Quote all lines below exactly. Images stay out.
#### Task input
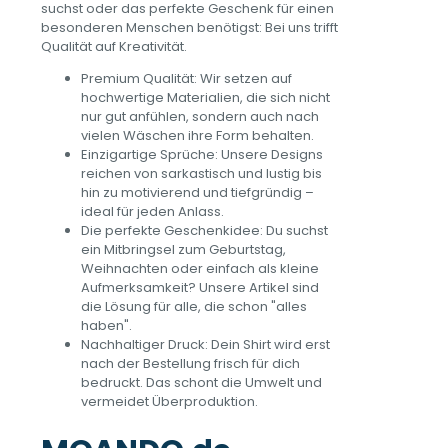
suchst oder das perfekte Geschenk für einen
besonderen Menschen benötigst: Bei uns trifft
Qualität auf Kreativität.
Premium Qualität: Wir setzen auf
hochwertige Materialien, die sich nicht
nur gut anfühlen, sondern auch nach
vielen Wäschen ihre Form behalten.
Einzigartige Sprüche: Unsere Designs
reichen von sarkastisch und lustig bis
hin zu motivierend und tiefgründig –
ideal für jeden Anlass.
Die perfekte Geschenkidee: Du suchst
ein Mitbringsel zum Geburtstag,
Weihnachten oder einfach als kleine
Aufmerksamkeit? Unsere Artikel sind
die Lösung für alle, die schon "alles
haben".
Nachhaltiger Druck: Dein Shirt wird erst
nach der Bestellung frisch für dich
bedruckt. Das schont die Umwelt und
vermeidet Überproduktion.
########
» Answer for this exercise:
suchst oder das perfekte Geschenk für einen
besonderen Menschen benötigst: Bei uns trifft
Qualität auf Kreativität.
Premium Qualität: Wir setzen auf
hochwertige Materialien, die sich nicht
nur gut anfühlen, sondern auch nach
vielen Wäschen ihre Form behalten.
Einzigartige Sprüche: Unsere Designs
reichen von sarkastisch und lustig bis
hin zu motivierend und tiefgründig –
ideal für jeden Anlass.
Die perfekte Geschenkidee: Du suchst
ein Mitbringsel zum Geburtstag,
Weihnachten oder einfach als kleine
Aufmerksamkeit? Unsere Artikel sind
die Lösung für alle, die schon "alles
haben".
Nachhaltiger Druck: Dein Shirt wird erst
nach der Bestellung frisch für dich
bedruckt. Das schont die Umwelt und
vermeidet Überproduktion.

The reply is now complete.